Il piano economico e commerciale è tutt’altro che esente da tensioni, con la diffusione di politiche e strumenti che puntano a rafforzare artificiosamente il proprio Paese a scapito degli altri. Sovraccapacità produttiva, dumping, dazi, dominio delle catene di approvvigionamento e coercizione economica, solo per citare alcune tra le distorsioni più significative, nuocciono a un mondo pacifico e interdipendente.

Se ci si propone di perseguire obiettivi di progresso la strada è soltanto quella del rafforzamento della collaborazione. L’alternativa porta ad avvolgersi nella spirale dell’instabilità.

La posizione geografica ci pone al crocevia di aree sensibili, dal Mediterraneo all’Europa centrale, dall’Africa al Vicino Oriente.

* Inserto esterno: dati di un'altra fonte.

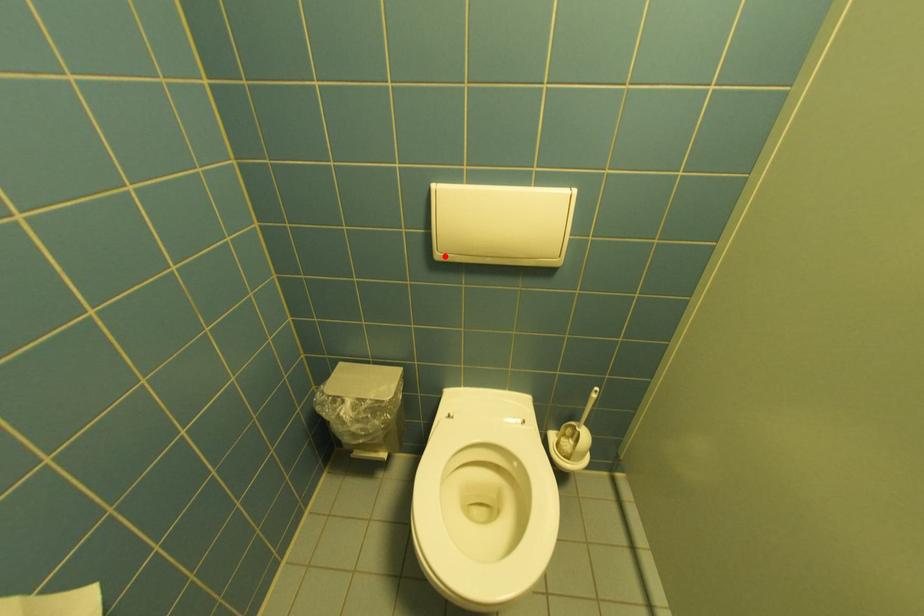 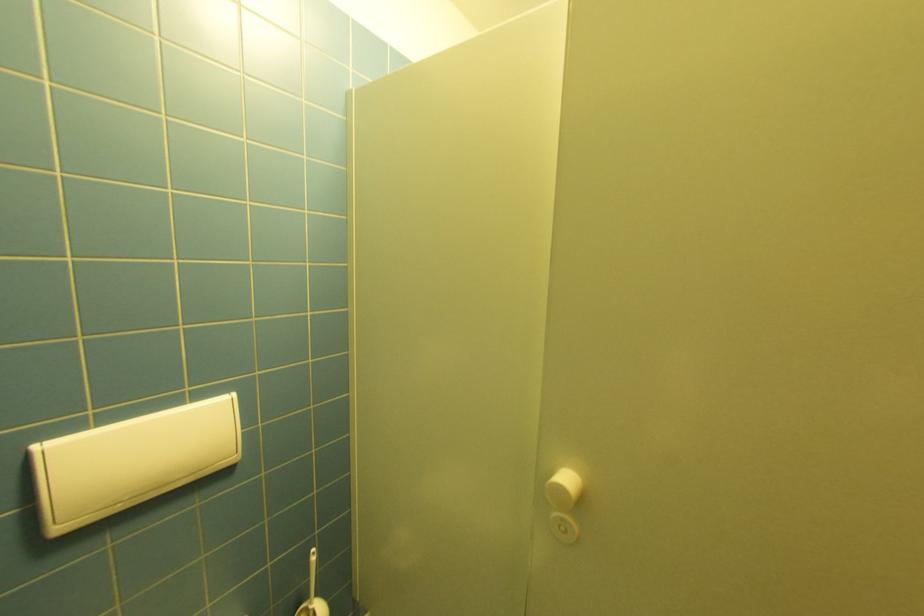 The point at the highlighted location is marked in the first image. Where is the corresponding point in the second image?

(66, 530) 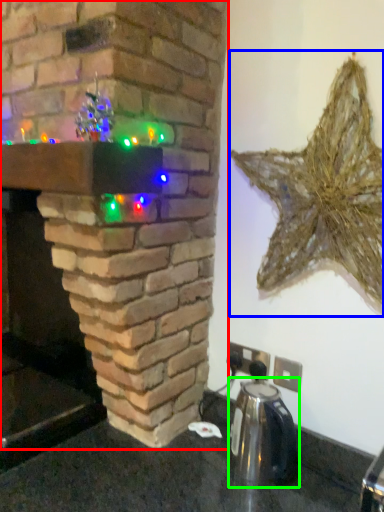 Question: Which object is the farthest from fireplace (highlighted by a red box)? Choose among these: star (highlighted by a blue box) or appliance (highlighted by a green box).

Choices:
 (A) star
 (B) appliance

Answer: (B) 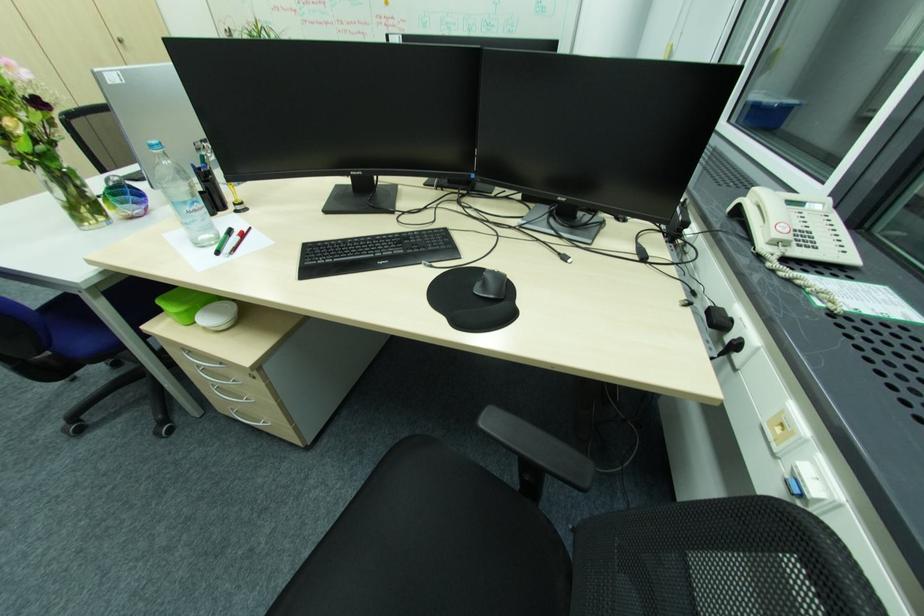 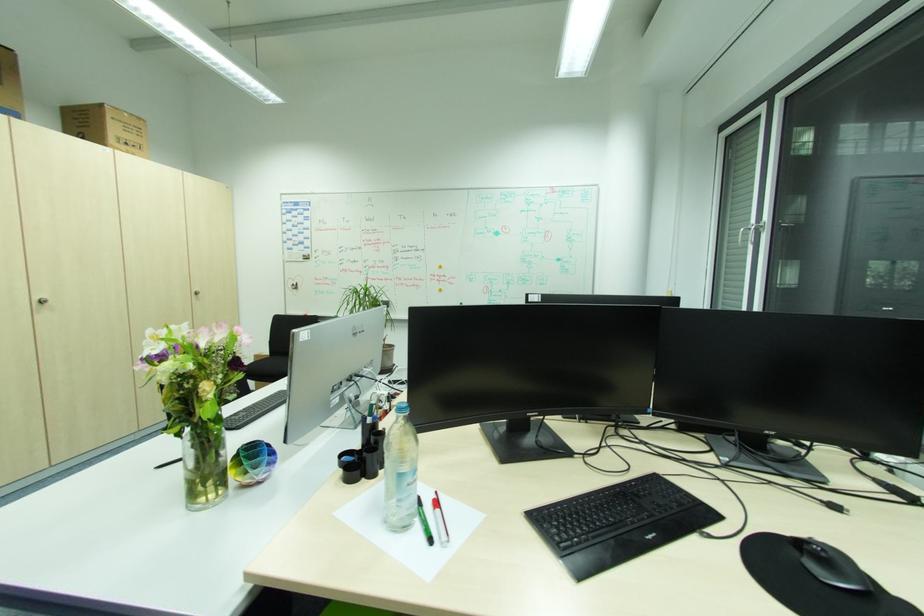 Find the pixel in the second image that matches (393,262) in the first image.

(660, 533) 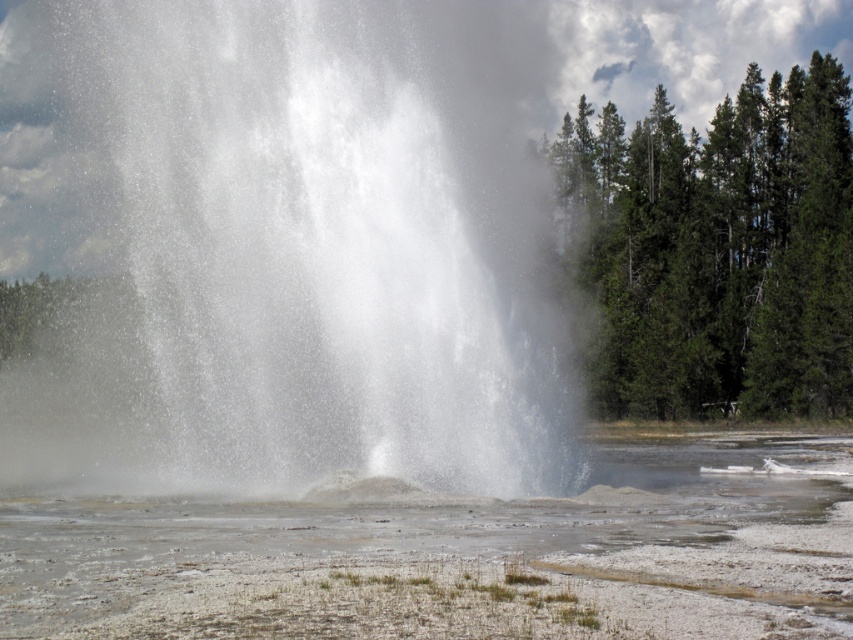 You are standing at the viewpoint of the image and want to reach the geyser. The geyser is located at the point labeled as point (453, 324). If you walk straight towards it, how far will you have to walk in feet?

The point (453, 324) is 71.31 feet away from the viewer, so you will have to walk 71.31 feet to reach the geyser.

You are a photographer trying to capture the geyser from a safe distance. The white vapor at center and white frothy water at center are both visible in your viewfinder. Which of these two elements is taller in the image?

The white vapor at center is taller than the white frothy water at center, so the white vapor at center appears taller in the image.

You are a photographer trying to capture the geyser eruption. You notice the white vapor at center and the white frothy water at center. Which one is located more to the left side?

The white vapor at center is positioned on the left side of white frothy water at center, so the white vapor at center is more to the left side.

La nostra economia è legata ai flussi globali; la nostra società è aperta al mondo; la nostra evoluzione politica ha tratto beneficio dalla costruzione europea, dalle istituzioni multilaterali, dalla cooperazione.

È evidente che è in atto un’operazione, diretta contro il campo occidentale, che vorrebbe allontanare le democrazie dai propri valori, separando i destini delle diverse nazioni.

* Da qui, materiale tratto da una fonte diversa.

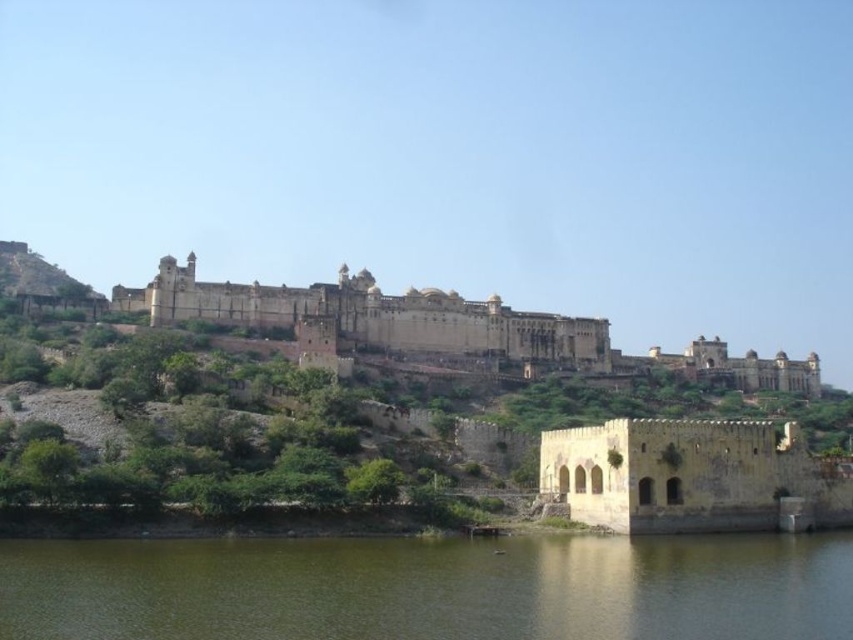 Question: Is yellow stone fort at lower right further to the viewer compared to brown stone palace at center?

Choices:
 (A) no
 (B) yes

Answer: (A)

Question: Is yellow stone fort at lower right to the left of brown stone palace at center from the viewer's perspective?

Choices:
 (A) yes
 (B) no

Answer: (B)

Question: Estimate the real-world distances between objects in this image. Which object is closer to the yellow stone fort at lower right?

Choices:
 (A) brown stone palace at center
 (B) greenish water at lower center

Answer: (B)

Question: Does greenish water at lower center come in front of brown stone palace at center?

Choices:
 (A) no
 (B) yes

Answer: (B)

Question: Based on their relative distances, which object is farther from the brown stone palace at center?

Choices:
 (A) yellow stone fort at lower right
 (B) greenish water at lower center

Answer: (B)

Question: Among these objects, which one is nearest to the camera?

Choices:
 (A) yellow stone fort at lower right
 (B) greenish water at lower center
 (C) brown stone palace at center

Answer: (B) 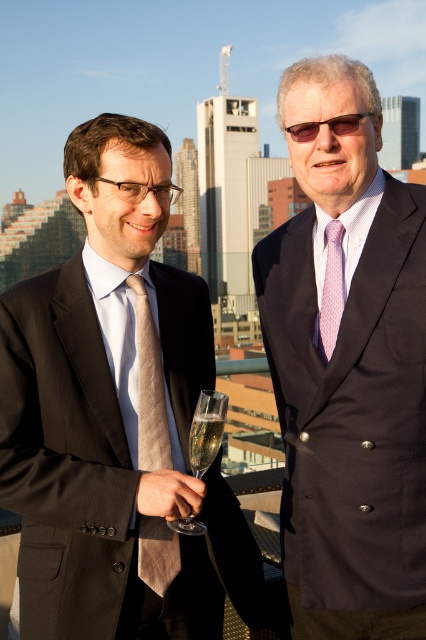 Question: Which of the following is the farthest from the observer?

Choices:
 (A) (146, 385)
 (B) (296, 589)
 (C) (166, 520)

Answer: (B)

Question: Is matte black suit at center to the left of clear glass wine glass at center from the viewer's perspective?

Choices:
 (A) yes
 (B) no

Answer: (B)

Question: Considering the real-world distances, which object is farthest from the clear glass at center?

Choices:
 (A) dark gray wool suit at left
 (B) clear glass wine glass at center
 (C) matte black suit at center
 (D) pink striped tie at center

Answer: (C)

Question: Can you confirm if clear glass wine glass at center is wider than clear glass at center?

Choices:
 (A) yes
 (B) no

Answer: (A)

Question: Can you confirm if matte black suit at center is smaller than dark gray wool suit at left?

Choices:
 (A) no
 (B) yes

Answer: (A)

Question: Which point is closer to the camera taking this photo?

Choices:
 (A) (189, 435)
 (B) (405, 296)

Answer: (A) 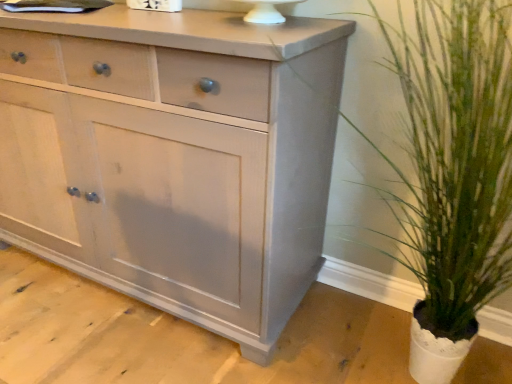 Question: From a real-world perspective, is matte gray cabinet at center positioned above or below green leafy plant at right?

Choices:
 (A) below
 (B) above

Answer: (A)

Question: Does point pos(281,274) appear closer or farther from the camera than point pos(420,114)?

Choices:
 (A) farther
 (B) closer

Answer: (A)

Question: From their relative heights in the image, would you say matte gray cabinet at center is taller or shorter than green leafy plant at right?

Choices:
 (A) tall
 (B) short

Answer: (A)

Question: Is green leafy plant at right wider or thinner than matte gray cabinet at center?

Choices:
 (A) thin
 (B) wide

Answer: (B)

Question: From the image's perspective, is green leafy plant at right positioned above or below matte gray cabinet at center?

Choices:
 (A) above
 (B) below

Answer: (B)

Question: Based on their sizes in the image, would you say green leafy plant at right is bigger or smaller than matte gray cabinet at center?

Choices:
 (A) small
 (B) big

Answer: (A)

Question: Is green leafy plant at right spatially inside matte gray cabinet at center, or outside of it?

Choices:
 (A) outside
 (B) inside

Answer: (A) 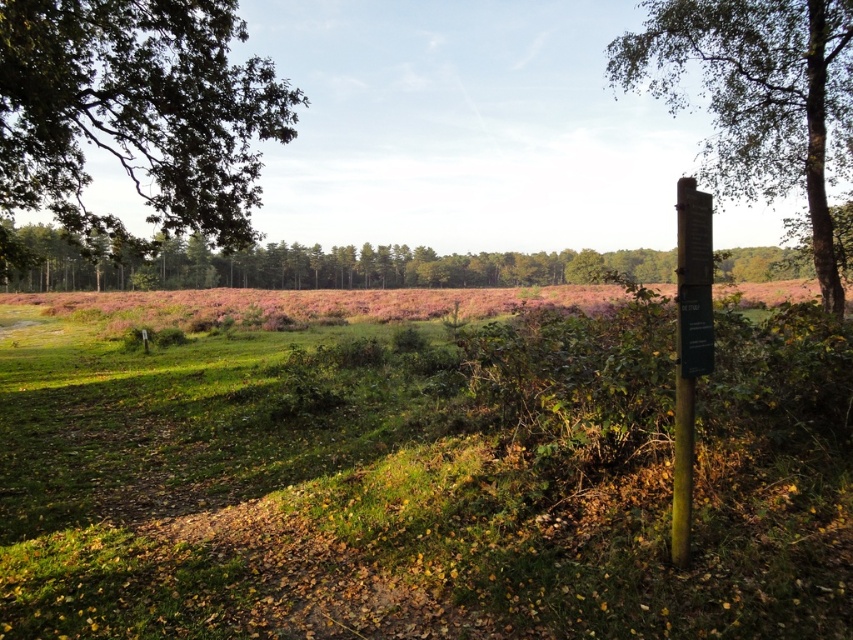 Is point (715, 435) behind point (799, 164)?

That is False.

Can you confirm if green grass at center is positioned below green leafy tree at right?

Indeed, green grass at center is positioned under green leafy tree at right.

Between point (577, 490) and point (662, 93), which one is positioned in front?

Point (577, 490) is in front.

What are the coordinates of `green grass at center` in the screenshot? It's located at (424, 481).

Who is positioned more to the right, green grass at center or wooden signpost at right?

Positioned to the right is wooden signpost at right.

Is point (642, 563) farther from camera compared to point (688, 212)?

Yes, point (642, 563) is behind point (688, 212).

Where is `green grass at center`? green grass at center is located at coordinates (424, 481).

Can you confirm if green grass at center is positioned to the right of green leafy tree at upper left?

Indeed, green grass at center is positioned on the right side of green leafy tree at upper left.

The image size is (853, 640). I want to click on green grass at center, so click(x=424, y=481). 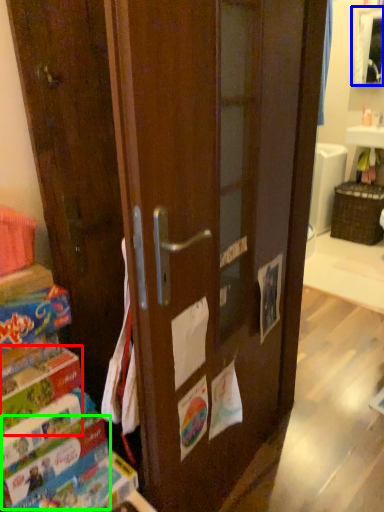 Question: Which object is the farthest from paperback book (highlighted by a red box)? Choose among these: cabinetry (highlighted by a blue box) or paperback book (highlighted by a green box).

Choices:
 (A) cabinetry
 (B) paperback book

Answer: (A)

Non è possibile distrarsi e non sono consentiti errori.

La diplomazia è decisiva per la proiezione esterna dell’Italia, per la sua posizione nell’Europa integrata e nel mondo, e non soltanto per questi obiettivi.

Lo è perché il nostro Paese ha sempre saputo gestire in modo efficace il soft power di cui è portatore.

Vale ancora, in tempi in cui si afferma una visione dei rapporti internazionali, che da qualche parte si tende a ispirare alla brutalità?

L’epoca di transizione in cui ci troviamo presenta pericoli che dobbiamo saper tempestivamente riconoscere: a stagliarsi all’orizzonte c’è il rischio di un generale arretramento della civiltà.

La legalità internazionale è un bene comune efficace nel contrastare questo pericolo.

Lo sa bene chi, come voi, opera quotidianamente in contesti spesso difficili. E consentitemi, a questo riguardo, di esprimere solidarietà e vicinanza a quanti di voi lavorano in zone di conflitto, con disagi e rischi che meritano massima riconoscenza da parte dello Stato.

Nell’epoca delle “policrisi” è indispensabile una “poli-diplomazia”.

Immagino che a questa pressante esigenza di adattamento voglia corrispondere la recente riforma della Farnesina, che – come il Ministro Tajani ha ricordato – punta a rivolgersi all’intera gamma degli interessi nazionali da promuovere con una visione integrata.

L’opera silenziosa di tessitura della diplomazia, che sempre più, in questa epoca, connette Stati e comunità, può e credo debba – nelle sue espressioni più alte – contribuire a promuovere concordia nella convivenza tra i popoli, giustizia internazionale nei confronti di chi aggredisce e opprime, collaborazione per il bene comune. Sono, questi, fondamenti della nostra Repubblica.

Con questi auspici, auguro a tutti un proficuo proseguimento dei lavori, insieme agli auguri a voi e alle vostre famiglie per le festività che si avvicinano.